A German. The N.E.D. furnishes examples 1387, 1413, &c. Long obs. in England.
1778. She is a lusty wench, speaks good English and Dutch: a likely molatto wench.Maryland Journal, Jan. 27.
1778. This affidavit-man is a Dutchman, with whom I was obliged to converse by an interpreter.Id., Nov. 24.
1794. A piece of sliced cabbage, by Dutchmen ycleped cold slaw.Mass. Spy, Nov. 12.
1799. Two Dutchmen from Northampton, who were violently opposed to the Stamp Act, lately arrived.The Aurora, Phila., April 6.
1807. I think they call him German, though he is not a Dutchman.The Balance, March 10 (p. 75).
1829. It is said the Dutchman got cloyed with her name, so dissonant with his beloved sour-krout and buttermilk.Mass.
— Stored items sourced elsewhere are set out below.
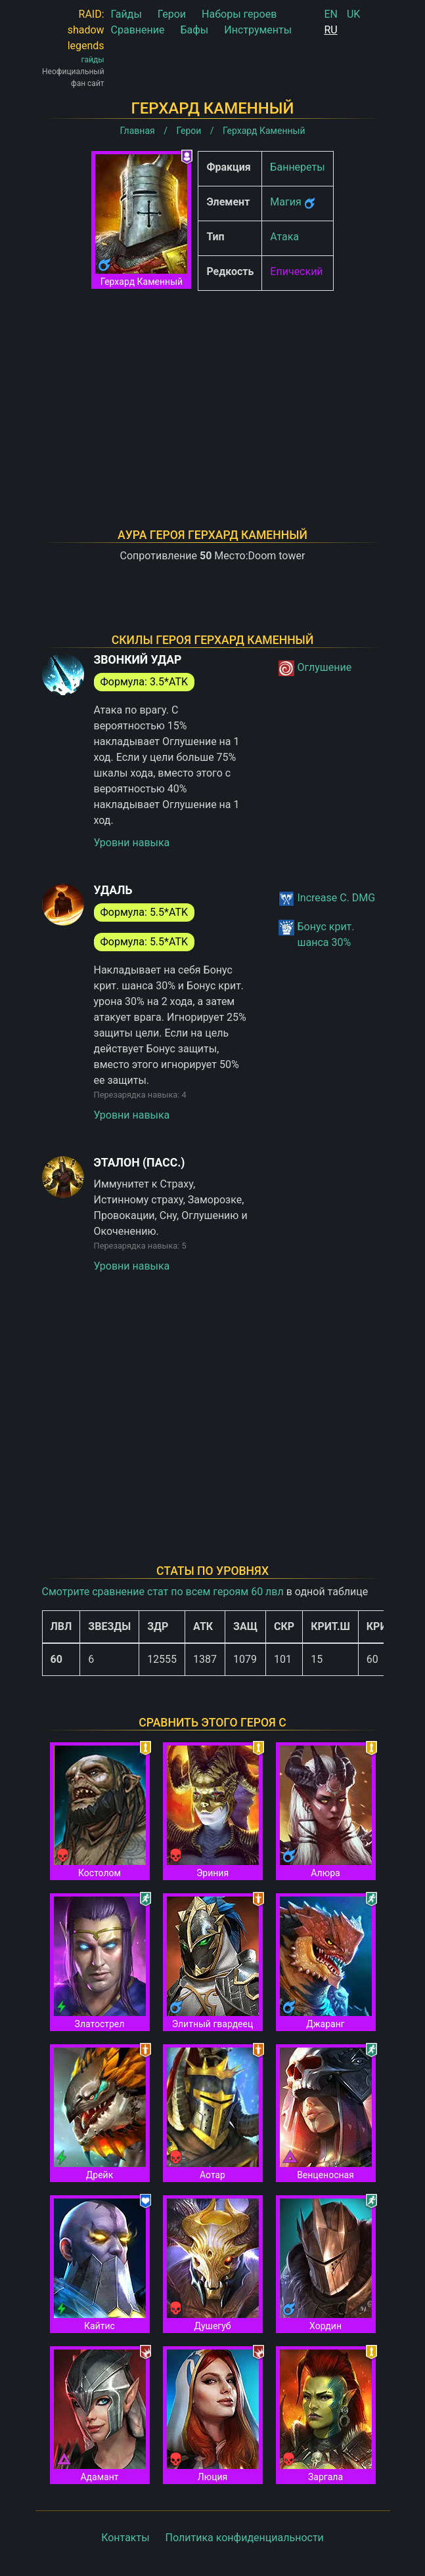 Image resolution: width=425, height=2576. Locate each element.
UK (353, 14)
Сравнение (138, 30)
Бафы (194, 30)
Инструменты (258, 30)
Spy, Nov. 4.
1838. I would gather the light of these documents into a focus so bright and so hot that every Dutchman in Maryland and Pennsylvania might light his pipe by it.Mr. Wise of Virginia, House of Repr., Dec. 28: Cong. Globe, p. 76.
1841. The dull, drowsy, beef-eyed Dutchmen, the Hessian boobies.W. G. Simms, The Kinsmen, ii. 27 (Phila.).
1859. The Glasspteen-man [glass-put-in] is almost invariably a German, or, as the profane have it, a Dutchman, of an age any where between eighteen and forty.Knick. Mag., liii. 403 (April).